カメラバッグの肩ひもを掴み、ぐいっと力いっぱい引っ張る。
「おい、貴様」
男は振り向きつつも、驚いているというよりも、おかしそうに笑いを噛み殺していた。
「姫への質問は許していない」
悔しいことに相手の顔は酷く上にあり、見上げないといけない。
「それは失礼。
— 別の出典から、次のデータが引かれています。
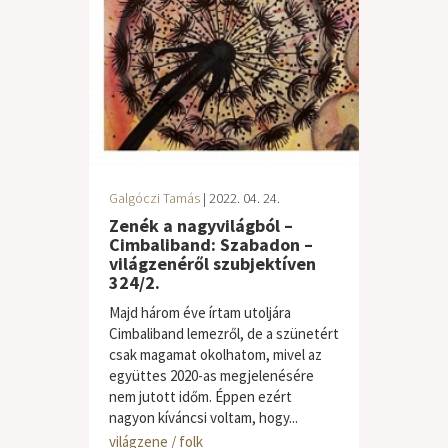
Galgóczi Tamás
| 2022. 04. 24.
Zenék a nagyvilágból –
Cimbaliband: Szabadon –
világzenéről szubjektíven
324/2.
Majd három éve írtam utoljára
Cimbaliband lemezről, de a szünetért
csak magamat okolhatom, mivel az
együttes 2020-as megjelenésére
nem jutott időm. Éppen ezért
nagyon kíváncsi voltam, hogy...
világzene / folk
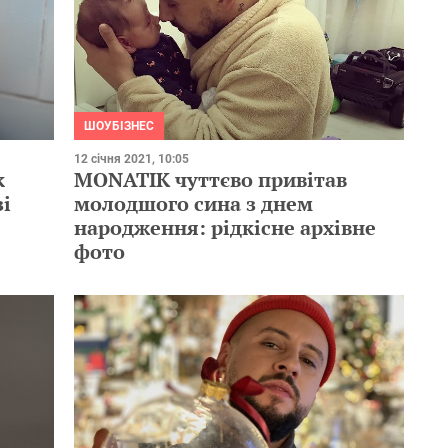
ШОУБІЗНЕС
12 січня 2021, 10:05
к
MONATIK чуттєво привітав
зі
молодшого сина з днем
народження: рідкісне архівне
фото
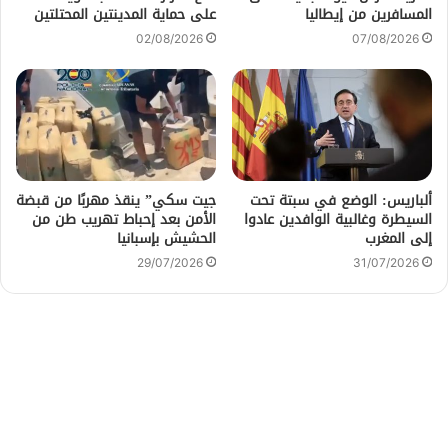
المسافرين من إيطاليا
على حماية المدينتين المحتلتين
02/08/2026
07/08/2026
ألباريس: الوضع في سبتة تحت
جيت سكي” ينقذ مهربًا من قبضة
السيطرة وغالبية الوافدين عادوا
الأمن بعد إحباط تهريب طن من
إلى المغرب
الحشيش بإسبانيا
29/07/2026
31/07/2026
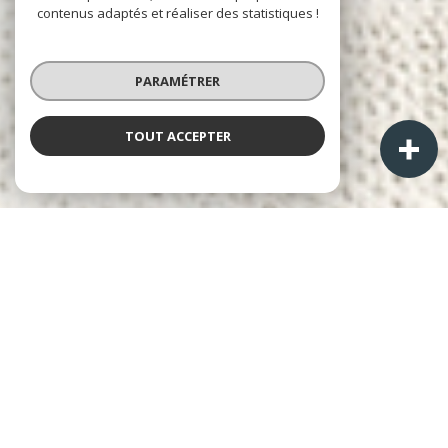
contenus adaptés et réaliser des statistiques !
PARAMÉTRER
TOUT ACCEPTER
À PROPOS
A+ Immobilier-Patrimoine
Cabinet Laurent ALPHONSE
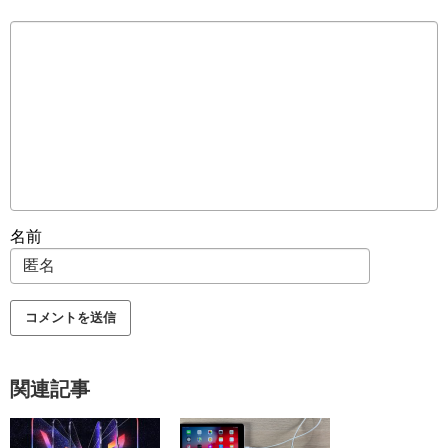
名前
関連記事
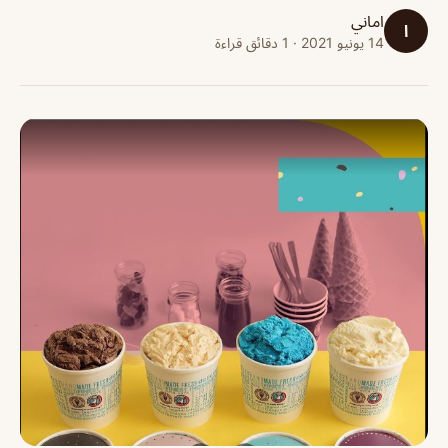
اماني
ا
14 يونيو 2021 · 1 دقائق قراءة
ええと……君は、ジンリー姫の御付きの子かな?」
「軽々しく姫の名を呼ぶな」
「じゃあ、どう呼べばいい? 名前がないんじゃ記事に出来ない」
「姫の名を知っていい者は家族だけだ」
「でも名乗ったのはジンリー姫だよ」
「貴様……っ」
墨がカメラバッグを引っ張る手に力を込めると、男は眼鏡の奥の目をすぅっと細めた。
そして、男は、ゆっくりと囁く。
「君は野生の猫みたいだ。──君も姫によく似ているね、胸が平たい。天籟の女はみんなそうなのか?」
我慢が出来なかった。
気づいた時には、墨は目の前の男の顎に掌底を叩きこんでいた。
ぐらりと男の体が傾いで、真後ろに倒れ込む。
「おい、大丈夫か?」
「お怪我はっ」
男に駆け寄るドリューと霞の後ろ姿を見て、自分が何をしでかしたか理解する。
クリークヴァルトの一般人を、天籟の姫の付き人が暴行した……そういうことになってしまった。
手のひらに感触が残っている。
ひっくり返った男は、ぴくりとも動かなかった。